Will new leadership change Japan? Chats with Japanese investors,
businesspeople, colleagues and neighbors tell me no one really knows
what to expect. So rather than hazard pointless predictions, here is a
look at Hatoyama’s to-do list.

-- Boost the economy. That won’t be easy with the $14.2 trillion U.S.
economy in recession. China’s 7.9 percent growth helps, yet Japan
needs bigger growth engines as deflation returns. Borrowing more will
be difficult with public debt almost twice the size of the economy.
And interest rates are already near zero. The DPJ must think
creatively about how to get more growth out of existing spending.

Shift in Focus

-- Strengthen the safety social net. This really is the key to getting
Japan’s aggressive savers to consume more. Hatoyama wants to invest
more in households than companies, more on education than new roads
and bridges and more on working mothers than inefficient industries.
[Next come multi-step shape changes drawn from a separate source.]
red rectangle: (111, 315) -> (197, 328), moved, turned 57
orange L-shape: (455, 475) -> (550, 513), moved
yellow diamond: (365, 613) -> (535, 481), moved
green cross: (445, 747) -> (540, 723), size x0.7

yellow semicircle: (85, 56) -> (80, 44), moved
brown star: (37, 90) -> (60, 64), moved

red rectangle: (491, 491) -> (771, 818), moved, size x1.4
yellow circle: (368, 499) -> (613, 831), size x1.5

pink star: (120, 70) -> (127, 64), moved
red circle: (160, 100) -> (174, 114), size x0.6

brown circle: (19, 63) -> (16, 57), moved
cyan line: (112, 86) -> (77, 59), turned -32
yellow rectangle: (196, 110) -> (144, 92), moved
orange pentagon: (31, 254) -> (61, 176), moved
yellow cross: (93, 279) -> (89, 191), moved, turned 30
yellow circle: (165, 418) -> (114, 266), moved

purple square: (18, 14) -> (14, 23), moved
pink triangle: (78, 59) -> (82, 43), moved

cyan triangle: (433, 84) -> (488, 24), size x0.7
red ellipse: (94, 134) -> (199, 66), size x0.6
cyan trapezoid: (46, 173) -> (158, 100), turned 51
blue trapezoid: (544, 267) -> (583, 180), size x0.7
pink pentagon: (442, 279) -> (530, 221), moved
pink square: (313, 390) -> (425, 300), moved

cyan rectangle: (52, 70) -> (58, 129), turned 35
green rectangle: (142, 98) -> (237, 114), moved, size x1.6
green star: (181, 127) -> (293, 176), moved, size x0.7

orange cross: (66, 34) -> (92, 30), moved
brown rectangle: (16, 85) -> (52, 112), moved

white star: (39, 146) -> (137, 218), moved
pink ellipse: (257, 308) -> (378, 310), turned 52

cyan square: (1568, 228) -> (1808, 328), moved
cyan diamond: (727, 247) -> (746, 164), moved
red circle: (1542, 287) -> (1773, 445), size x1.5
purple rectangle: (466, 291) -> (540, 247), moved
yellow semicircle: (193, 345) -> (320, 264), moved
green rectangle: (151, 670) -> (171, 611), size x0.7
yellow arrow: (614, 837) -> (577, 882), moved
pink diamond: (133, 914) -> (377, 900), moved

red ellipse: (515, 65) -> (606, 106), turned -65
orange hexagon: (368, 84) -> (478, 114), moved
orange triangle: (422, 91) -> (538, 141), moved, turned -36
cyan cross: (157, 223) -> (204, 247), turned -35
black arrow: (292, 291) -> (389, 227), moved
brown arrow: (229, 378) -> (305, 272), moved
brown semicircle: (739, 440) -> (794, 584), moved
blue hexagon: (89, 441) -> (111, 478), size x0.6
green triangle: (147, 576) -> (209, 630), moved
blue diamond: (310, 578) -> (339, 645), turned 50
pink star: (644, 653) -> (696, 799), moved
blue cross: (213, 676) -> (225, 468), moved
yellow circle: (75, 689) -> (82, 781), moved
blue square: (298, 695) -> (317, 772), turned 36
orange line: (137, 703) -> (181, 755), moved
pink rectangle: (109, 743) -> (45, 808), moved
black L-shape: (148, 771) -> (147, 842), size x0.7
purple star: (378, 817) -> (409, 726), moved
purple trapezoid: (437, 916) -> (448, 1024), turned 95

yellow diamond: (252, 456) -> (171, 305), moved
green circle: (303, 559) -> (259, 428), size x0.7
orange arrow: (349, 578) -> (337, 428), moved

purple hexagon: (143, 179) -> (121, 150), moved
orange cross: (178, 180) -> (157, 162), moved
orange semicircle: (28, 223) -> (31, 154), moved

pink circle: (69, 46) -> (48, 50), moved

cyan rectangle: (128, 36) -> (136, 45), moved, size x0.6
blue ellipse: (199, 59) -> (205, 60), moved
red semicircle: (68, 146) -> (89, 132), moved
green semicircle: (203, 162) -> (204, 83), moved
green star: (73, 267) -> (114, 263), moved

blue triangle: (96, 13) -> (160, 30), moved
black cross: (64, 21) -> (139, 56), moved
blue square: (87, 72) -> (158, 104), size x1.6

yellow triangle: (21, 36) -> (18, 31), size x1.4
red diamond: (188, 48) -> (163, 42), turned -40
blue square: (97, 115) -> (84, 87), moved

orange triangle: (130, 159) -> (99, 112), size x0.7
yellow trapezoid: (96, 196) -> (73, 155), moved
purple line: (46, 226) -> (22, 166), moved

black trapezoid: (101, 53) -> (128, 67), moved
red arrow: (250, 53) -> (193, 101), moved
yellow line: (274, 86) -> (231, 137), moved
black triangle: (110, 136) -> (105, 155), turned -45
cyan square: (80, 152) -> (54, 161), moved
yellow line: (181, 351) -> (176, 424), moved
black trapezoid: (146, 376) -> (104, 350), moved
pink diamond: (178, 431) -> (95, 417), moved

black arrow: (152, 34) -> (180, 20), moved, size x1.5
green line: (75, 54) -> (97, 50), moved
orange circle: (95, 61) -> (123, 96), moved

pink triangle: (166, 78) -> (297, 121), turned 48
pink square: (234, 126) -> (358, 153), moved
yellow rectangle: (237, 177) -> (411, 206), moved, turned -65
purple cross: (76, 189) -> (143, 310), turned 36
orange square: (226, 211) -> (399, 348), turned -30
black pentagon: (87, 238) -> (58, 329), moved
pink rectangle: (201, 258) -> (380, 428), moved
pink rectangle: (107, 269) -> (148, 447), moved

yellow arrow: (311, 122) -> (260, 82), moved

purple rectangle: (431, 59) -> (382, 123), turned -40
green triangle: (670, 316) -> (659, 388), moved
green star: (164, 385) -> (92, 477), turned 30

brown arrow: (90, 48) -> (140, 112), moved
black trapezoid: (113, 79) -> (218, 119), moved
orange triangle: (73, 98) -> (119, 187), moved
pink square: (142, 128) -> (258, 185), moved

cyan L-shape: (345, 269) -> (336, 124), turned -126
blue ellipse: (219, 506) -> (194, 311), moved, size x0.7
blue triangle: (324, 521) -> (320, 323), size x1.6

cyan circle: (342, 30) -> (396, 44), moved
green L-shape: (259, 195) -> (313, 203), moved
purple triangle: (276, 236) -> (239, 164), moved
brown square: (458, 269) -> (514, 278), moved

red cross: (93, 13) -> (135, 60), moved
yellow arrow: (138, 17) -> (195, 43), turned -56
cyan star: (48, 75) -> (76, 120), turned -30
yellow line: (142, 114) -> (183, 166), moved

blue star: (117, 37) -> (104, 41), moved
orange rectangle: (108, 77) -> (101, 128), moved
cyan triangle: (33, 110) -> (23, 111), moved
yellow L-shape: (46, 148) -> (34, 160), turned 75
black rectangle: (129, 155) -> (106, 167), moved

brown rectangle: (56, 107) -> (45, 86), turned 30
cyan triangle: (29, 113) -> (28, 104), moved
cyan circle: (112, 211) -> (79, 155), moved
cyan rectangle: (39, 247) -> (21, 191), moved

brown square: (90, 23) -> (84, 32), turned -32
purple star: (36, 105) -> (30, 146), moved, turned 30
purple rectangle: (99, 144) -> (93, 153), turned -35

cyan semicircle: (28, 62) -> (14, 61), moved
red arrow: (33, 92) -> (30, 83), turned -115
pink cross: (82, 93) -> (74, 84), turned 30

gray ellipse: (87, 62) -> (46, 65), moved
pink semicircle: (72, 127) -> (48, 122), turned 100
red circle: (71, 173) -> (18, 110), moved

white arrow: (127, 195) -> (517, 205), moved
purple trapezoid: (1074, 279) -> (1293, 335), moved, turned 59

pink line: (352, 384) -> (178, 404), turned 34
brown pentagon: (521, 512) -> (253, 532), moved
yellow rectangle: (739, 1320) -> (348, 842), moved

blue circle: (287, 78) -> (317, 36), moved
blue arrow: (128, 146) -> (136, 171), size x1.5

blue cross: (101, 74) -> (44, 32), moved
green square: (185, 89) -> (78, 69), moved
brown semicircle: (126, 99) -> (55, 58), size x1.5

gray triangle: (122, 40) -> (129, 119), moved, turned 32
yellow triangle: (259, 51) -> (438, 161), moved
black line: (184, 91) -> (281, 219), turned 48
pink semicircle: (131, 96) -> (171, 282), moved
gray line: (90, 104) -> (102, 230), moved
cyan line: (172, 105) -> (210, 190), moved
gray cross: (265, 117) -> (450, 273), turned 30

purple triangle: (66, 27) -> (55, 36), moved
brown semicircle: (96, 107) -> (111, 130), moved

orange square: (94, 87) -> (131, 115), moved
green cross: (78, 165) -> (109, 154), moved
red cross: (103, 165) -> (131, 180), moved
-- Raise competitiveness: The only way Japan can maintain its high
standard of living is to get more work out of existing workers,
innovating and empowering entrepreneurs to create new companies and
fresh jobs. Tax shifts and a review of corporate start-up policies to
encourage this shift could pay dividends.

-- Prepare for an aging population. Japan has long had a steady supply
of young, well-educated workers to replace retiring ones. The labor
force is taking on a lopsided quality, and the hit to government tax
receipts will be extreme. The DPJ may be forced to tweak third-rail
issues: raising the retirement age, cutting pension benefits and
increasing immigration.

Safety Net

-- Increase the birthrate: Environmentalists have a point when they
say shrinking populations are good for the planet. They can be
disastrous economically. The DPJ must invest more in affordable child
care and education. As distasteful as it may sound, offering families
cash bonuses to procreate is worth considering.

-- Heal wounds in Asia. The DPJ has such an incredible opportunity to
pull the center of Japan’s diplomatic power away from Washington. Yes,
the U.S.-Japan relationship is vital and Hatoyama is more likely to
maintain it than meddle with it. Japan also needs to confirm its
position in the fastest-growing economic region. It’s time to put
World War II firmly behind Japan and allow it to play a bigger role in
its own neighborhood. Job-creating trade deals will follow.

-- Rebalance the economy. The LDP dragged its feet on reducing Japan’s
reliance on exports for many a decade. That won’t be an option for
Hatoyama. The key is to give Japanese people some confidence in the
future so they can spend more, and to narrow the gap between rich and
poor. Part of the issue is finding a better use for Japan’s almost $1
trillion of currency reserves. The DPJ would be wise to move Japan
beyond its obsession with a weak yen.

-- Be bold. If Obama worries me as an American, it’s that he hasn’t
been radical enough in changing an economic system badly in need of
it. Hatoyama should understand the unique mandate with which he has
been presented and wrestle power from the bureaucrats who avoid change
at all cost.

Otherwise, the same tired LDP leaders Hatoyama just pushed from power
will be back in a few years -- and Japan none the richer for it. It’s
a fate he may share with Obama if both don’t become more audacious.